砂嵐とともに舞い、それを手でばりばりとかいている。

「そーだよっ!やり始めようって言ったの、咲ちゃんだよ?」

下の方から声が聞こえる。

自分より、遥かに背の小さい麻貴。

長いスソからちょこんと出ている可愛い指先が

しっかりと、咲の冷たく冷えた手を掴んでいた。

「俺はよく分からんが、万が一の時は護ってやるさ」

ぽん、と温かい手が頭の上におかれた。

音魁の茶色がかった目は、優しく咲を見る。

「そうじゃ。

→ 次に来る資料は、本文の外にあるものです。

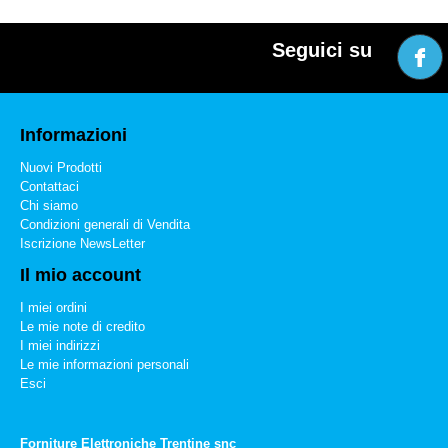
Seguici su
Informazioni
Nuovi Prodotti
Contattaci
Chi siamo
Condizioni generali di Vendita
Iscrizione NewsLetter
Il mio account
I miei ordini
Le mie note di credito
I miei indirizzi
Le mie informazioni personali
Esci
Forniture Elettroniche Trentine snc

なにもお前一人じゃない。

此処に、頼りないし、ダメダメな一応主人公の柊と」

そこまで言って、柊を見る。

「背は小学生並みに小さいが、まぁ使えそうな麻貴と」

嫌みったらしく麻貴をみて

「髪ばかりちゃらちゃら伸ばしている音魁と」

散々暴言をはいて音魁を見て、

「この天才少女、千代様がおるじゃろ」

最後、偉そうに自分を指した。


「・・・・うん!」

にっこり笑顔になって、咲が笑う。

ここまではいいのだが・・・・

「てんめぇえええ!よくも好き勝手言ってくれたなぁ!?」

「酷い!背が伸びないのは仕方ないんだもん・・・。千代ちゃんのばかぁ!」

「髪を伸ばしてるのは俺の勝手だろ!?」

三人が千代に突っかかる。

「やめろ。汚い。唾がとぶ。ついでにわしの半径1m以内に入るな」

「このヤロ・・!一発ヤキ入れてやろうか・・・!?」

柊がコブシを振り上げた時。

柊の後ろ頭に拳骨ゲンコツが落ちてきた。

「そうだ・・!そうだよね・・・。なに落ち込んでたんだろう?

よっし!みんなっ!いくぞぉーーッ!」

完璧に立ち直った咲がきゃいきゃいと飛び跳ねた。



「これって、ポジティブ・シンキングっていうんじゃないのかな?」

「いや・・・・絶対違うと思うぞ?つーか柊。大丈夫か?哀れだな。主人公なのに」

「・・・いやみか?それはいやみか?」


「よっしゃぁああ!死んじゃわない程度に頑張るぞぅー!」

あなたの横暴な行動によって死にそうな人間が一名いるんですけどね・・・。